By Marley Parish | Pennsylvania Capital-Star
Democratic Gov. Josh Shapiro has proposed a more than $1 billion boost for Pennsylvania schools, what he believes is a start to reforming how the state pays for K-12 education.
During a stop in Philadelphia at George Washington Carver High School for Engineering and Science, Shapiro — joined by lawmakers, educators, and students — outlined how his first budget proposal is just the beginning of a multi-step process to invest in schools by recruiting and retaining teachers, creating quality classroom conditions, and ensuring students are ready to learn.
“This is a great moment of opportunity for the Commonwealth of Pennsylvania to both believe in the new generation and invest in them,” Shapiro said Wednesday.

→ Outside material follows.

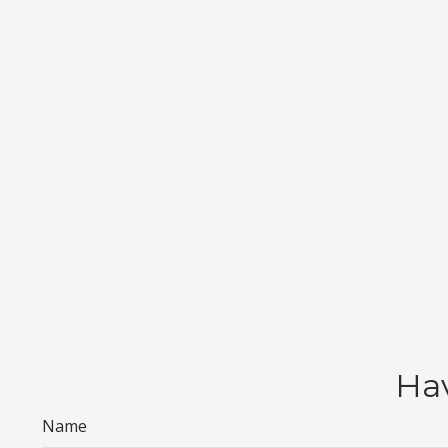
Hav
Name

His proposed spending plan includes a $567.4 million increase in basic education funding and a $103.8 million increase in special education funding. It also earmarks $100 million for reducing and remediating environmental hazards in schools and would invest $38.5 million to provide every Pennsylvania student with free breakfast.
Shapiro also wants to give new teachers a tax credit of up to $2,500 a year for three years, hoping to alleviate the increased burden on existing educators and attract more people to Pennsylvania classrooms.
Philadelphia Board of Education President Reginald Streater described the investments as “critical” to address the educator staffing crisis and ease the workload of existing educators by recruiting more people to teach in Pennsylvania.
“It takes a village of parents, educators, counselors, and others to support our learners on their journeys to attain academic achievement and lifelong success,” Streater said. “We know that teachers, in particular, play a transformative role in the lives of their learners. But as you may be aware, across the commonwealth and here in Philadelphia, we are facing a shortage of teachers who are the driving force in education.”
After a Commonwealth Court judge declared the current education funding model unconstitutional in February, education advocates expected a “significant down payment” in the spending proposal.
“If we fail to take these commonsense steps, we will have an even greater crisis tomorrow,” Shapiro said.
Although some advocates criticized the plan, specifically a decision not to expand the Level Up funding program that prioritizes the state’s 100 poorest school districts, Shapiro said Wednesday that bringing the funding structure into constitutional compliance can’t happen overnight — or during his first budget — which must be in place by the start of the fiscal year on July 1.
“This budget should be thought of as a real down payment on the future of education, on investing more in teachers, on making sure our kids have the supports that they need, on putting at least a billion dollars of new money into our system,” he said. “And then, our next budget will be coming back with a plan on how to both increase that funding, as well as making sure it’s driven out in an equitable fashion.”
In his budget address to a joint session of the General Assembly last week, Shapiro urged lawmakers against filing an appeal in the school funding case. On Wednesday, he said legislative leaders have indicated that they don’t intend to challenge the Commonwealth Court decision, “which inherently means that every leader in a position of responsibility has accepted this judge’s ruling.”
He added that he’s “very encouraged” by conversations with Republican and Democratic leadership in the General Assembly, saying that everyone has expressed “a willingness to do this right.”
During a months-long trial, the plaintiffs in the school funding case argued that Pennsylvania schools are underfunded by $4.6 billion. They did not request a specific dollar amount in the case. Instead, they asked the court to rule that the General Assembly enact a new way to pay for public education.